Non riesco a vedere dove sta l’attaccamento ai soldi (e nemmeno lo vedo nel dipinto di Caravaggio). Vedo due diverse narrazioni e un’esegesi sbagliata.
A chi devo credere, al Vangelo o al Papa, se voglio (come davvero voglio) essere fedele al Vangelo e al Papa?
 
Quando hai parlato della donna che vive in concubinato dopo un divorzio e un aborto, hai detto che “ora vive in pace”.
Mi chiedo: è possibile vivere in pace per una donna che si è volontariamente allontanata dalla grazia di Dio?
 
I Papi precedenti, da San Pietro a Benedetto XVI, hanno detto che non è possibile trovare la pace lontano da Dio, mentre invece Papa Francesco lo ha affermato.
Che devo ritenere, il magistero di sempre o questa novità?
A partire da oggi, per essere fedele al Papa, devo dire che la pace si può trovare in una vita di peccato?
 
Poi, hai lasciato senza risposta la domanda su cosa deve fare il confessore, come se volessi aprire il vaso di Pandora, sapendo che ci sono centinaia di sacerdoti che erroneamente consigliano di praticare il concubinato.
Perché, Papa mio, mio caro Papa, non ci ha detto in poche parole che cosa si deve consigliare in casi come questo, invece di aprire il dubbio nei cuori sinceri?
 
Ho conosciuto il Cardinale Bergoglio su un piano quasi familiare e testimonio fedelmente che è un uomo intelligente, simpatico, spontaneo, molto spiritoso e molto arguto.
Ma non mi piace che la stampa stia pubblicando tutti i tuoi discorsi e le tue battute, perché non sei un parroco di campagna; non sei più l’arcivescovo di Buenos Aires, ora sei il Papa!
e ogni parola che dici, come Papa, acquisisce valore di magistero ordinario per molti di quelli che le leggono e le ascoltano.
 
Alla fine, mio buon Papa, ho scritto troppo, abusando del tuo tempo.
Con gli esempi che ti ho dato (anche se ce ne sarebbero molti altri) credo di aver espresso chiaramente il dolore  che sto vivendo per l’incertezza e la perplessità.
Solo tu puoi aiutarmi.

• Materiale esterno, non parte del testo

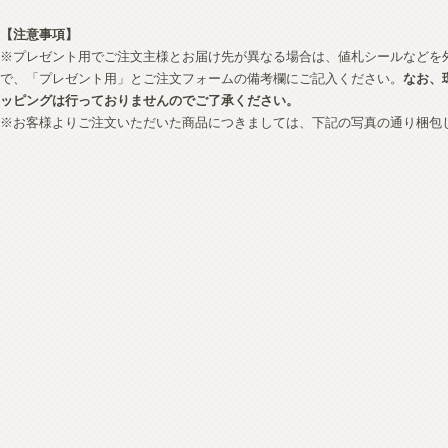
【注意事項】
※プレゼント用でご注文主様とお届け先が異なる場合は、値札シールなどを
で、「プレゼント用」とご注文フォームの備考欄にご記入ください。
なお、
ッピングは行っておりませんのでご了承ください。
※お客様よりご注文いただいた商品につきましては、下記の写真の通り梱包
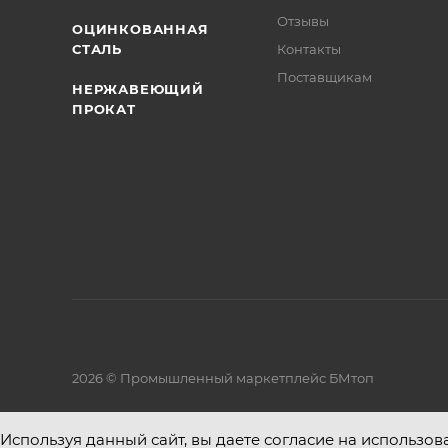
Отзывы
ОЦИНКОВАННАЯ
СТАЛЬ
Контакты
Поставщикам
НЕРЖАВЕЮЩИЙ
ПРОКАТ
2026 © Промышленный маркетплейс БМтоп
Используя данный сайт, вы даете согласие на использов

Ho bisogno di una guida che illumini i miei passi sulla base di ciò che la Chiesa ha sempre detto, che parli con coraggio e con chiarezza, che non offenda chi opera per essere fedele al comando di Gesù: che chiami “il pane, pane e il vino, vino”, “peccato” il peccato e “virtù” la virtù, anche se con questo mette a rischio la sua popolarità.
Ho bisogno della tua saggezza, della tua fermezza e chiarezza.

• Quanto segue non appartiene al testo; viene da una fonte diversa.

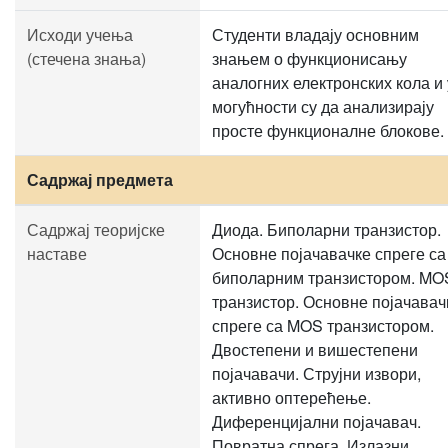
Исходи учења
Студенти владају основним
(стечена знања)
знањем о функционисању
аналогних електронских кола и 
могућности су да анализирају
просте функционалне блокове.
Садржај предмета
Садржај теоријске
Диода. Биполарни транзистор.
наставе
Основне појачавачке спреге са
биполарним транзистором. MO
транзистор. Основне појачавач
спреге са MOS транзистором.
Двостепени и вишестепени
појачавачи. Струјни извори,
активно оптерећење.
Диференцијални појачавач.
Повратна спрега. Излазни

Ti chiedo aiuto, per favore, perché sto soffrendo molto.
 
So che Dio ti ha dotato di un’intelligenza molto acuta, perciò, cercando di consolare me stessa, ho voluto immaginare che tutto quello che fai e dici dev’essere parte di una strategia per confondere il nemico, presentandoti davanti a lui con una bandiera bianca e prevedendo che così egli abbassi la guardia.

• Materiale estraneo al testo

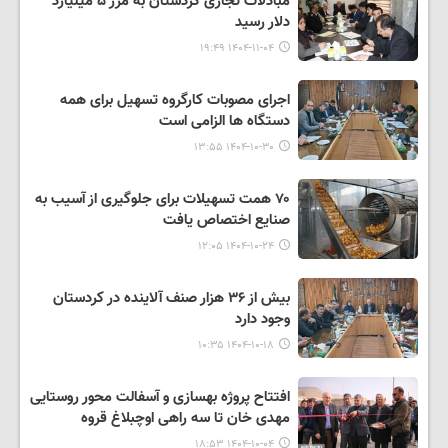
مبادلات تجاری کردستان به مرز ۵ میلیارد
دلار رسید
۱۴۰۴-۱۱-۰۴ ۱۹:۴۹
اجرای مصوبات کارگروه تسهیل برای همه
دستگاه ها الزامی است
۱۴۰۴-۱۰-۳۰ ۱۳:۵۵
۷۰ همت تسهیلات برای جلوگیری از آسیب به
صنایع اختصاص یافت
۱۴۰۴-۱۰-۲۴ ۱۲:۰۵
بیش از ۳۶ هزار صنف آلاینده در کردستان
وجود دارد
۱۴۰۴-۱۰-۱۸ ۱۰:۳۵
افتتاح پروژه بهسازی و آسفالت محور روستایی
مهدی خان تا سه راهی اوچبلاغ قروه
۱۴۰۴-۱۰-۰۴ ۱۸:۵۳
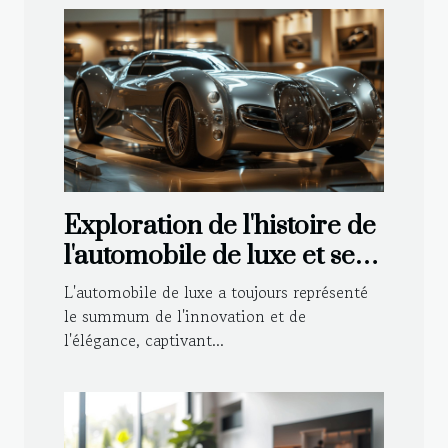
Exploration de l'histoire de
l'automobile de luxe et ses
avancées technologiques
L'automobile de luxe a toujours représenté
le summum de l'innovation et de
l'élégance, captivant...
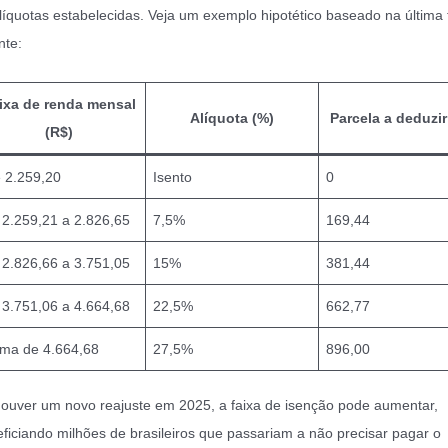
líquotas estabelecidas. Veja um exemplo hipotético baseado na última 
nte:
ixa de renda mensal
Alíquota (%)
Parcela a deduzir
(R$)
é 2.259,20
Isento
0
 2.259,21 a 2.826,65
7,5%
169,44
 2.826,66 a 3.751,05
15%
381,44
 3.751,06 a 4.664,68
22,5%
662,77
ima de 4.664,68
27,5%
896,00
ouver um novo reajuste em 2025, a faixa de isenção pode aumentar,
ficiando milhões de brasileiros que passariam a não precisar pagar o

Ma mi piacerebbe che mettessi a parte della tua strategia coloro che combattono al tuo fianco, perché, oltre a sconcertare il nemico, stai sconcertando anche noi e non sappiamo più dov’è il nostro quartiere e dov’è invece il fronte nemico.
 
Ti ringrazio, ancora una volta, per tutto il bene che hai fatto e detto nelle Feste Solenni, quando le tue omelie e i tuoi discorsi sono stati felici, perché davvero mi hanno aiutato moltissimo. Le tue parole mi hanno incoraggiato e spinto ad amare di più, ad amare per sempre, ad amare meglio e ad insegnare al mondo intero il volto amoroso di Gesù.
 
Ti mando un abbraccio filiale molto affettuoso, caro Papa, con l’assicurazione delle mie preghiere. Chiedo anche le tue, per me e per la mia famiglia, della quale di allego una foto, perché tu possa pregare per noi, con volti e corpi conosciuti.
 
Tua figlia che ti ama e prega ogni giorno per te.